We wrote a simple AlbaCaching concern that wraps the serialize method:

module AlbaCaching
  extend ActiveSupport::Concern

  class_methods do
    def cache(options = {})
      @cache_options = options
    end
    def cache_options
      @cache_options
    end
  end

  def serialize(root_key: nil, meta: {})
    return super unless self.class.cache_options
    # Construct a cache key from the object and serializer name
    key_base = object.respond_to?(:cache_key) ? object.cache_key : "#{object.class.name.underscore}/#{object.id}"
    cache_key = "#{key_base}/#{self.class.name.underscore}"
    
    ttl = self.class.cache_options[:expires_in] || 1.hour
    Rails.cache.fetch(cache_key, expires_in: ttl) do
      super
    end
  end
end

Now, we can just mix this into any serializer that needs it:

class HeavyVenueSerializer
  include Alba::Resource
  include AlbaCaching
  
  cache expires_in: 30.minutes
  
  attributes :id, :name, :capacity
end

This gave us the best of both worlds: the raw speed of Alba/Oj for 90% of our requests, and the ability to selectively cache heavy fragments where needed, without the bloat of AMS.

Automating the Migration

With the decision made and the caching gap bridged, we faced one final hurdle: the sheer volume of code. We had dozens of serializers to convert.

Rewriting them by hand was too much work.
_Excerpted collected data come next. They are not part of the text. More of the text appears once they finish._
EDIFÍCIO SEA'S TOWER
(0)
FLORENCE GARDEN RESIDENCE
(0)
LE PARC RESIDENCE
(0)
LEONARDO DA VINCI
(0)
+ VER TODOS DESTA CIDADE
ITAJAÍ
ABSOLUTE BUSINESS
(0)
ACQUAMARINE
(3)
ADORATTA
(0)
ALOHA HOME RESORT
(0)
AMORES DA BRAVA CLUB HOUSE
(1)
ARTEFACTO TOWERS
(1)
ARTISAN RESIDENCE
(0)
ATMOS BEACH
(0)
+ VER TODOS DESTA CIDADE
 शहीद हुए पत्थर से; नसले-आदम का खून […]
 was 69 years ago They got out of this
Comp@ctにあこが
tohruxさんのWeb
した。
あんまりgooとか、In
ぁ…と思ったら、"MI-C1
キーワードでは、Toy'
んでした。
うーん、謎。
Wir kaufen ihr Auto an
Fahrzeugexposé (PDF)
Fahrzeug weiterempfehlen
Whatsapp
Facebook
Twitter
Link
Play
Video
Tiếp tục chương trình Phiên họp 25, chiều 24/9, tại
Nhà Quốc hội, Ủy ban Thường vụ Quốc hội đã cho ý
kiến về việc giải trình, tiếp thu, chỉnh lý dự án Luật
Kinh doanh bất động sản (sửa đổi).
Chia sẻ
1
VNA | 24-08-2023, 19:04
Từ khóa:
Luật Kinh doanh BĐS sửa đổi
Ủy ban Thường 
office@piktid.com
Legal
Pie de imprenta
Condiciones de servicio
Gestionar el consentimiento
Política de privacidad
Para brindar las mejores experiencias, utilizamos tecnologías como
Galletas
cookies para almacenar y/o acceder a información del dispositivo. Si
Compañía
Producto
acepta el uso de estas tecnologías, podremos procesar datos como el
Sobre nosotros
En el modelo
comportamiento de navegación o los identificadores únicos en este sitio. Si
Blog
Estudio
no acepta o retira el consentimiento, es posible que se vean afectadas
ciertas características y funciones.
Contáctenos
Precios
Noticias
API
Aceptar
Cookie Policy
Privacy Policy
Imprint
(Note: If you are on Ruby 3.1+, you should check out the excellent alba_migration gem, which handles much of this automatically. Since our application was still running on an older Ruby version, we had to roll our own solution.)

We wrote a simple “bootstrapping” script (bin/alba_bootstrap.rb) to handle the syntax-swapping drudgery.

It wasn’t an AST parser or a complex transpiler. It was just simple Ruby string manipulation:

# bin/alba_bootstrap.rb
def convert_file(file_path)
  content = File.read(file_path)
  
  # 1. Swap Inheritance for Include
  content.gsub!(/< ActiveModel::Serializer/, '')
  content.sub!(/class (.*?)(\n|$)/) { "class #{$1}\n  include Alba::Resource\n" }
  
  # 2. Convert Associations
  content.gsub!(/has_many/, 'many')
  content.gsub!(/has_one/, 'one')
  
  # 3. Prompt for Manual Logic Review
  content.gsub!(/def (.*?)\n(.*?)\n  end/m) do |match| 
    "# TODO: Convert method '#{$1}' to attribute block\n#{match.gsub(/^/, '# ')}"
  end
  File.write(file_path, content)
end

This script didn’t produce perfect code, but it got us 80% of the way there. It handled the boilerplate, leaving us to focus on the interesting parts: converting complex custom methods into Alba’s clean attribute blocks.

Conclusion

Leaving ActiveModel::Serializers feels like leaving an old apartment. It had its quirks, but it was home.

However, the move to Alba has been a breath of fresh air. We traded a complex, unmaintained caching strategy for raw, highly optimized serialization throughput. The code is cleaner, the benchmarks are solid, and we sleep better knowing our API layer is future-proof.

If you are still holding onto AMS because “it works,” I highly recommend creating a benchmark with your heaviest model and giving Alba a spin. You might find that you don’t need that cache as much as you thought.